● Exercise: Transcribe the data exactly, omitting whatever pictures it holds.

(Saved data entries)
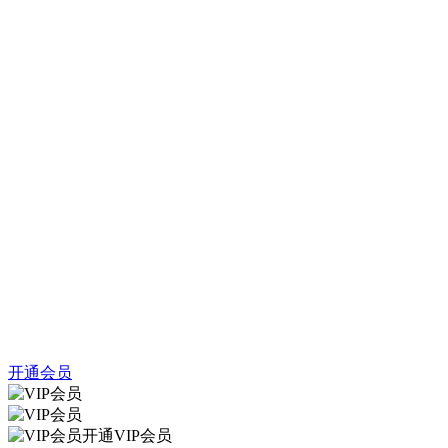
开通会员
开通VIP会员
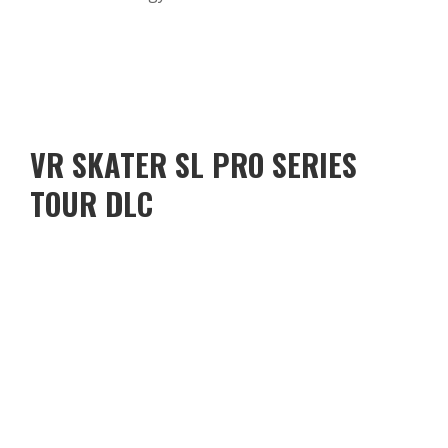
VR SKATER SL PRO SERIES
TOUR DLC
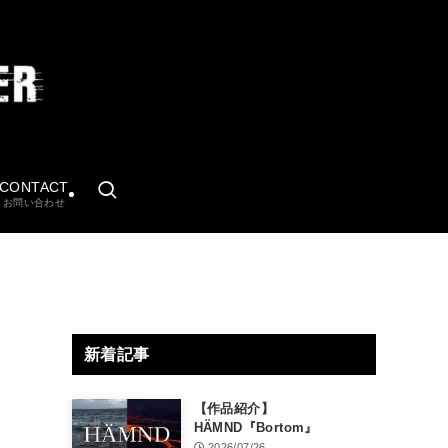
CONTACT
お問い合わせ
新着記事
【作品紹介】
HÄMND『Bortom』
2026/07/26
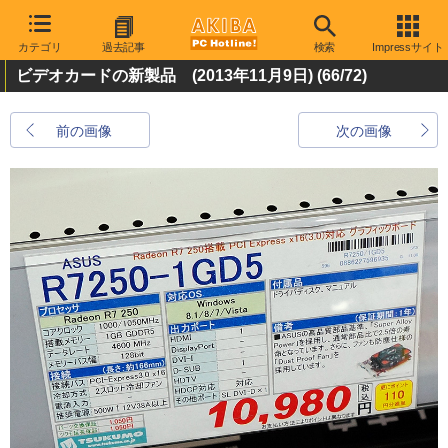
カテゴリ
過去記事
検索
Impressサイト
ビデオカードの新製品 (2013年11月9日)
(66/72)
前の画像
次の画像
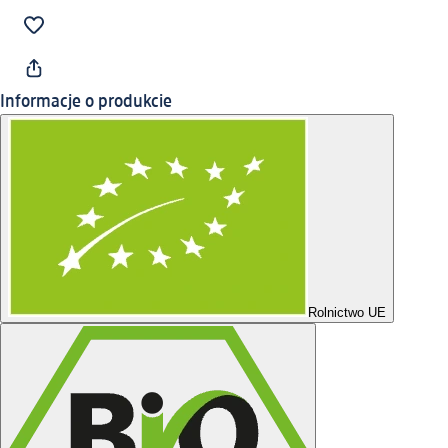
Informacje o produkcie
Rolnictwo UE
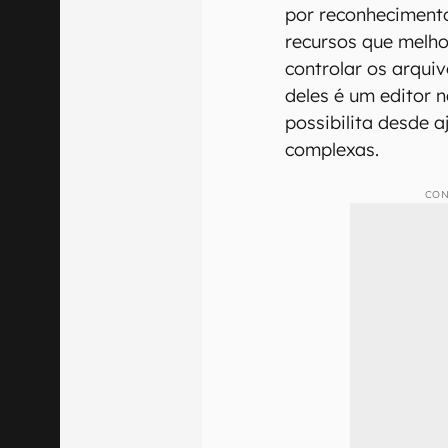
por reconhecimento 
recursos que melh
controlar os arquiv
deles é um editor 
possibilita desde 
complexas.
CON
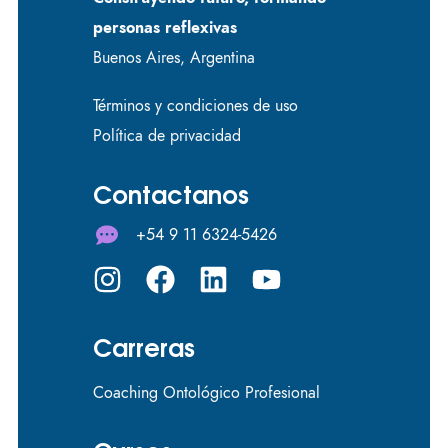
personas reflexivas
Buenos Aires, Argentina
Términos y condiciones de uso
Política de privacidad
Contactanos
+54 9 11 6324-5426
Carreras
Coaching Ontológico Profesional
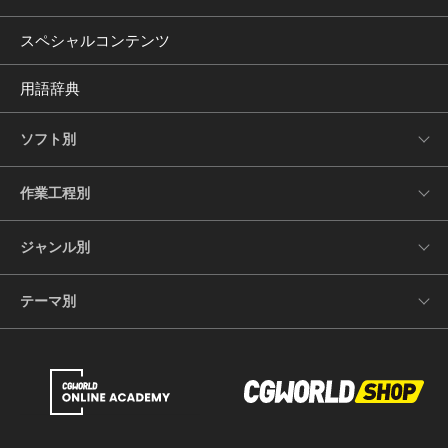
スペシャルコンテンツ
用語辞典
ソフト別
作業工程別
ジャンル別
テーマ別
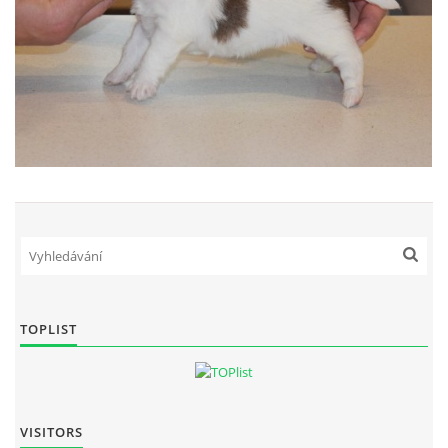
TOPLIST
VISITORS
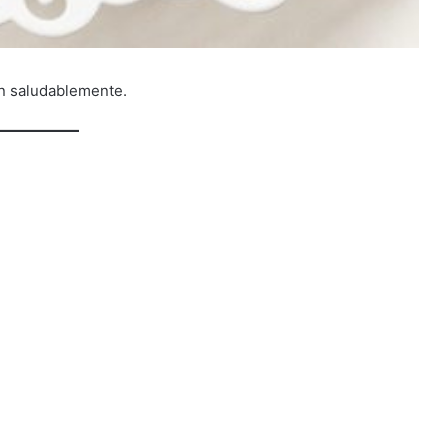
an saludablemente.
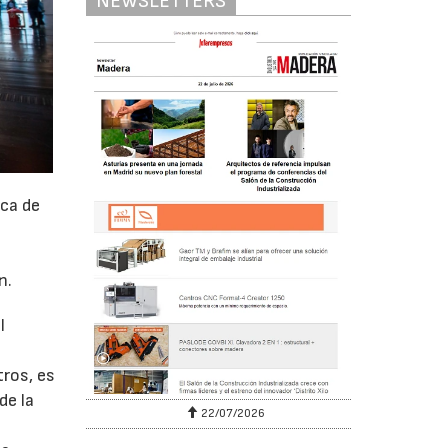
NEWSLETTERS
ica de
l
n.
l
tros, es
de la
22/07/2026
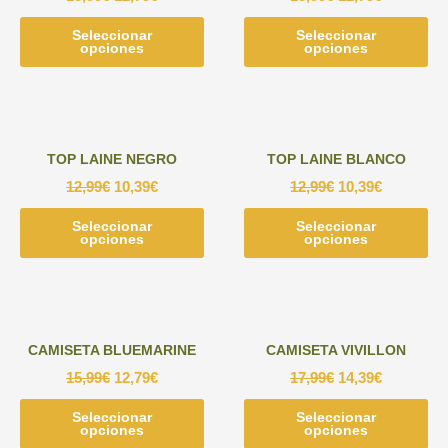
elegir
pu
Seleccionar
Este
Seleccionar
Est
en
ele
opciones
opciones
producto
pr
la
en
tiene
tie
página
la
múltiples
múl
de
pág
variantes.
var
producto
de
Las
Las
pr
TOP LAINE NEGRO
TOP LAINE BLANCO
opciones
opc
12,99
€
10,39
€
12,99
€
10,39
€
se
se
pueden
pu
Seleccionar
Este
Seleccionar
Est
elegir
ele
opciones
opciones
producto
pr
en
en
tiene
tie
la
la
múltiples
múl
página
pág
variantes.
var
de
de
Las
Las
producto
pr
CAMISETA BLUEMARINE
CAMISETA VIVILLON
opciones
opc
15,99
€
12,79
€
17,99
€
14,39
€
se
se
pueden
pu
Seleccionar
Este
Seleccionar
Est
elegir
ele
opciones
opciones
producto
pr
en
en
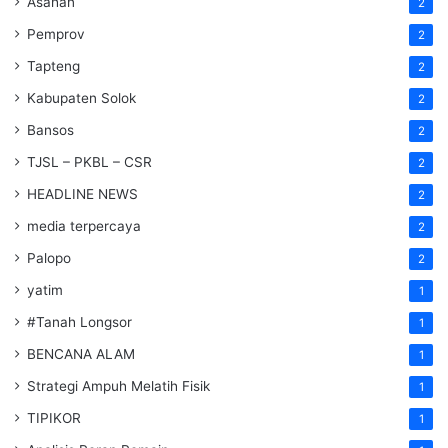
Asahan
2
Pemprov
2
Tapteng
2
Kabupaten Solok
2
Bansos
2
TJSL – PKBL – CSR
2
HEADLINE NEWS
2
media terpercaya
2
Palopo
2
yatim
1
#Tanah Longsor
1
BENCANA ALAM
1
Strategi Ampuh Melatih Fisik
1
TIPIKOR
1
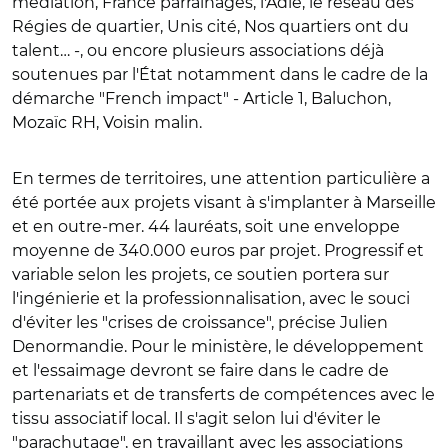
médiation, France parrainages, l'Adie, le réseau des
Régies de quartier, Unis cité, Nos quartiers ont du
talent… -, ou encore plusieurs associations déjà
soutenues par l'État notamment dans le cadre de la
démarche "French impact" - Article 1, Baluchon,
Mozaïc RH, Voisin malin.
En termes de territoires, une attention particulière a
été portée aux projets visant à s'implanter à Marseille
et en outre-mer. 44 lauréats, soit une enveloppe
moyenne de 340.000 euros par projet. Progressif et
variable selon les projets, ce soutien portera sur
l'ingénierie et la professionnalisation, avec le souci
d'éviter les "crises de croissance", précise Julien
Denormandie. Pour le ministère, le développement
et l'essaimage devront se faire dans le cadre de
partenariats et de transferts de compétences avec le
tissu associatif local. Il s'agit selon lui d'éviter le
"parachutage", en travaillant avec les associations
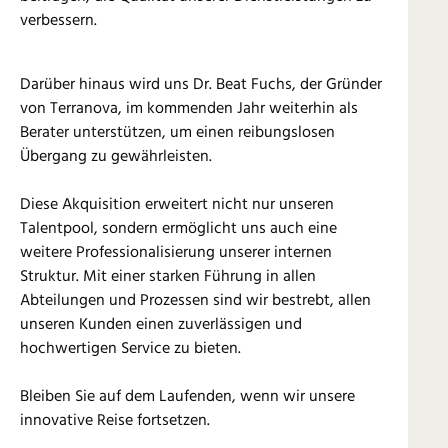
verbessern.
Darüber hinaus wird uns Dr. Beat Fuchs, der Gründer
von Terranova, im kommenden Jahr weiterhin als
Berater unterstützen, um einen reibungslosen
Übergang zu gewährleisten.
Diese Akquisition erweitert nicht nur unseren
Talentpool, sondern ermöglicht uns auch eine
weitere Professionalisierung unserer internen
Struktur. Mit einer starken Führung in allen
Abteilungen und Prozessen sind wir bestrebt, allen
unseren Kunden einen zuverlässigen und
hochwertigen Service zu bieten.
Bleiben Sie auf dem Laufenden, wenn wir unsere
innovative Reise fortsetzen.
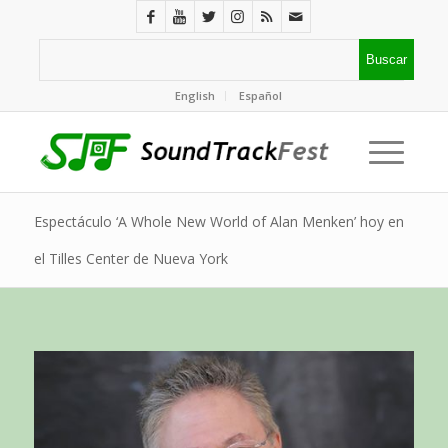
English
Español
Espectáculo ‘A Whole New World of Alan Menken’ hoy en
el Tilles Center de Nueva York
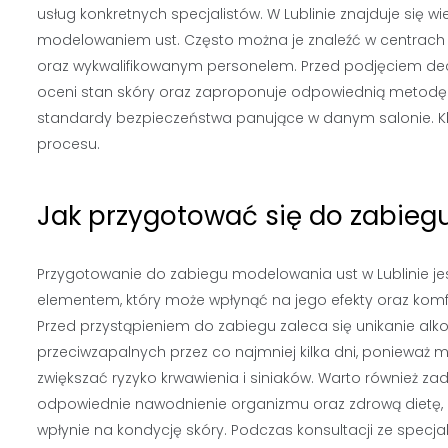
usług konkretnych specjalistów. W Lublinie znajduje się
modelowaniem ust. Często można je znaleźć w centrach
oraz wykwalifikowanym personelem. Przed podjęciem decyz
oceni stan skóry oraz zaproponuje odpowiednią metodę z
standardy bezpieczeństwa panujące w danym salonie. Kl
procesu.
Jak przygotować się do zabieg
Przygotowanie do zabiegu modelowania ust w Lublinie je
elementem, który może wpłynąć na jego efekty oraz komf
Przed przystąpieniem do zabiegu zaleca się unikanie alk
przeciwzapalnych przez co najmniej kilka dni, ponieważ
zwiększać ryzyko krwawienia i siniaków. Warto również za
odpowiednie nawodnienie organizmu oraz zdrową dietę,
wpłynie na kondycję skóry. Podczas konsultacji ze specjal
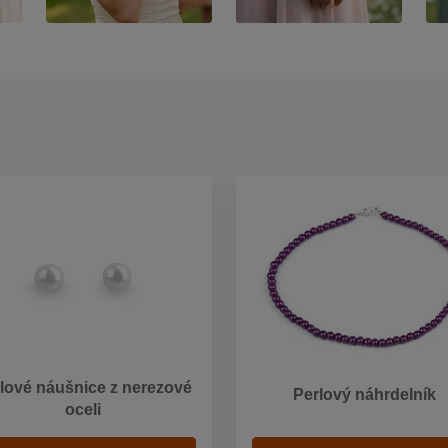
lové náušnice z nerezové
Perlový náhrdelník
oceli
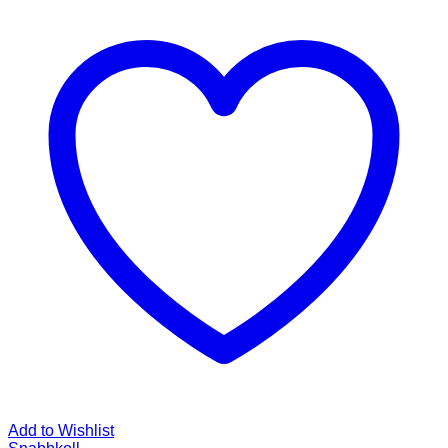
Add to Wishlist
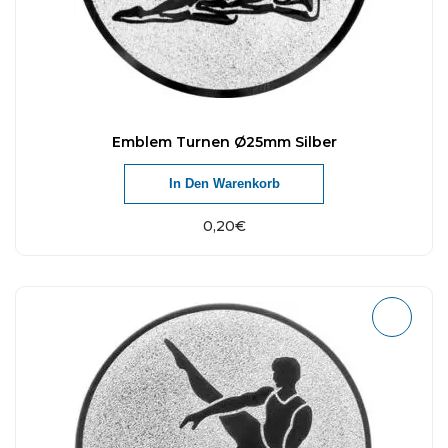
Emblem Turnen Ø25mm Silber
In Den Warenkorb
0,20
€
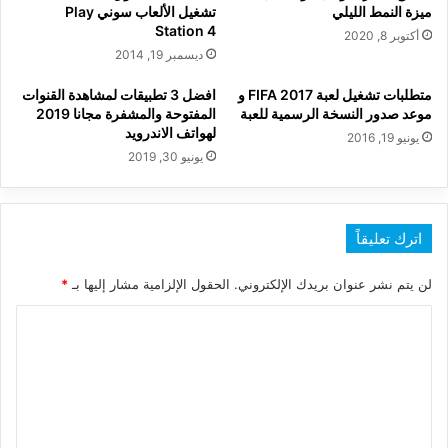
ميزة النمط الليلي
تشغيل الألعاب سوني Play
Station 4
أكتوبر 8, 2020
ديسمبر 19, 2014
متطلبات تشغيل لعبة FIFA 2017 و
افضل 3 تطبيقات لمشاهدة القنوات
موعد صدور النسخة الرسمية للعبة
المفتوحة والمشفرة مجانا 2019
لهواتف الاندرويد
يونيو 19, 2016
يونيو 30, 2019
اترك تعليقاً
لن يتم نشر عنوان بريدك الإلكتروني.
الحقول الإلزامية مشار إليها بـ
*
ا
ل
ت
ع
ل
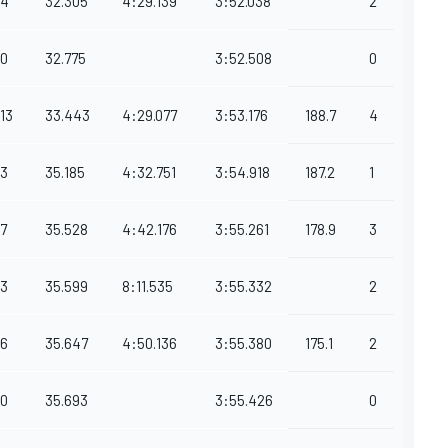
4
32.305
4:29.139
3:52.038
2
0
32.775
3:52.508
0
13
33.443
4:29.077
3:53.176
188.7
4
3
35.185
4:32.751
3:54.918
187.2
1
7
35.528
4:42.176
3:55.261
178.9
3
3
35.599
8:11.535
3:55.332
2
6
35.647
4:50.136
3:55.380
175.1
2
0
35.693
3:55.426
0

● Reply:
开通会员
开通VIP会员
VR SKATER SL PRO SERIES
TOUR DLC
CONTACT
お問い合わせ
新着記事
【作品紹介】
HÄMND『Bortom』
2026/07/26
カテゴリ
過去記事
検索
Impressサイト
ビデオカードの新製品 (2013年11月9日)
(66/72)
前の画像
次の画像
Informacje o produkcie
Rolnictwo UE
por reconhecimento 
recursos que melh
controlar os arquiv
deles é um editor 
possibilita desde 
complexas.
CON
personas reflexivas
Buenos Aires, Argentina
Términos y condiciones de uso
Política de privacidad
Contactanos
+54 9 11 6324-5426
Carreras
Coaching Ontológico Profesional
スペシャルコンテンツ
用語辞典
ソフト別
作業工程別
ジャンル別
テーマ別
TOPLIST
VISITORS
an saludablemente.
NEWSLETTERS
ica de
l
n.
l
tros, es
de la
22/07/2026
elegir
pu
Seleccionar
Este
Seleccionar
Est
en
ele
opciones
opciones
producto
pr
la
en
tiene
tie
página
la
múltiples
múl
de
pág
variantes.
var
producto
de
Las
Las
pr
TOP LAINE NEGRO
TOP LAINE BLANCO
opciones
opc
12,99
€
10,39
€
12,99
€
10,39
€
se
se
pueden
pu
Seleccionar
Este
Seleccionar
Est
elegir
ele
opciones
opciones
producto
pr
en
en
tiene
tie
la
la
múltiples
múl
página
pág
variantes.
var
de
de
Las
Las
producto
pr
CAMISETA BLUEMARINE
CAMISETA VIVILLON
opciones
opc
15,99
€
12,79
€
17,99
€
14,39
€
se
se
pueden
pu
Seleccionar
Este
Seleccionar
Est
elegir
ele
opciones
opciones
producto
pr
en
en
Asahan
2
Pemprov
2
Tapteng
2
Kabupaten Solok
2
Bansos
2
TJSL – PKBL – CSR
2
HEADLINE NEWS
2
media terpercaya
2
Palopo
2
yatim
1
#Tanah Longsor
1
BENCANA ALAM
1
Strategi Ampuh Melatih Fisik
1
TIPIKOR
1
médiation, France parrainages, l'Adie, le réseau des
Régies de quartier, Unis cité, Nos quartiers ont du
talent… -, ou encore plusieurs associations déjà
soutenues par l'État notamment dans le cadre de la
démarche "French impact" - Article 1, Baluchon,
Mozaïc RH, Voisin malin.
En termes de territoires, une attention particulière a
été portée aux projets visant à s'implanter à Marseille
et en outre-mer. 44 lauréats, soit une enveloppe
moyenne de 340.000 euros par projet. Progressif et
variable selon les projets, ce soutien portera sur
l'ingénierie et la professionnalisation, avec le souci
d'éviter les "crises de croissance", précise Julien
Denormandie. Pour le ministère, le développement
et l'essaimage devront se faire dans le cadre de
partenariats et de transferts de compétences avec le
tissu associatif local. Il s'agit selon lui d'éviter le
"parachutage", en travaillant avec les associations
verbessern.
Darüber hinaus wird uns Dr. Beat Fuchs, der Gründer
von Terranova, im kommenden Jahr weiterhin als
Berater unterstützen, um einen reibungslosen
Übergang zu gewährleisten.
Diese Akquisition erweitert nicht nur unseren
Talentpool, sondern ermöglicht uns auch eine
weitere Professionalisierung unserer internen
Struktur. Mit einer starken Führung in allen
Abteilungen und Prozessen sind wir bestrebt, allen
unseren Kunden einen zuverlässigen und
hochwertigen Service zu bieten.
Bleiben Sie auf dem Laufenden, wenn wir unsere
innovative Reise fortsetzen.
English
Español
Espectáculo ‘A Whole New World of Alan Menken’ hoy en
el Tilles Center de Nueva York
usług konkretnych specjalistów. W Lublinie znajduje się
modelowaniem ust. Często można je znaleźć w centrach
oraz wykwalifikowanym personelem. Przed podjęciem decyz
oceni stan skóry oraz zaproponuje odpowiednią metodę z
standardy bezpieczeństwa panujące w danym salonie. Kl
procesu.
Jak przygotować się do zabieg
Przygotowanie do zabiegu modelowania ust w Lublinie je
elementem, który może wpłynąć na jego efekty oraz komf
Przed przystąpieniem do zabiegu zaleca się unikanie alk
przeciwzapalnych przez co najmniej kilka dni, ponieważ
zwiększać ryzyko krwawienia i siniaków. Warto również za
odpowiednie nawodnienie organizmu oraz zdrową dietę,
wpłynie na kondycję skóry. Podczas konsultacji ze specjal
lové náušnice z nerezové
Perlový náhrdelník
oceli
Add to Wishlist
Emblem Turnen Ø25mm Silber
In Den Warenkorb
0,20
€
ميزة النمط الليلي
تشغيل الألعاب سوني Play
Station 4
أكتوبر 8, 2020
ديسمبر 19, 2014
متطلبات تشغيل لعبة FIFA 2017 و
افضل 3 تطبيقات لمشاهدة القنوات
موعد صدور النسخة الرسمية للعبة
المفتوحة والمشفرة مجانا 2019
لهواتف الاندرويد
يونيو 19, 2016
يونيو 30, 2019
اترك تعليقاً
لن يتم نشر عنوان بريدك الإلكتروني.
الحقول الإلزامية مشار إليها بـ
*
ا
ل
ت
ع
ل
4
32.305
4:29.139
3:52.038
2
0
32.775
3:52.508
0
13
33.443
4:29.077
3:53.176
188.7
4
3
35.185
4:32.751
3:54.918
187.2
1
7
35.528
4:42.176
3:55.261
178.9
3
3
35.599
8:11.535
3:55.332
2
6
35.647
4:50.136
3:55.380
175.1
2
0
35.693
3:55.426
0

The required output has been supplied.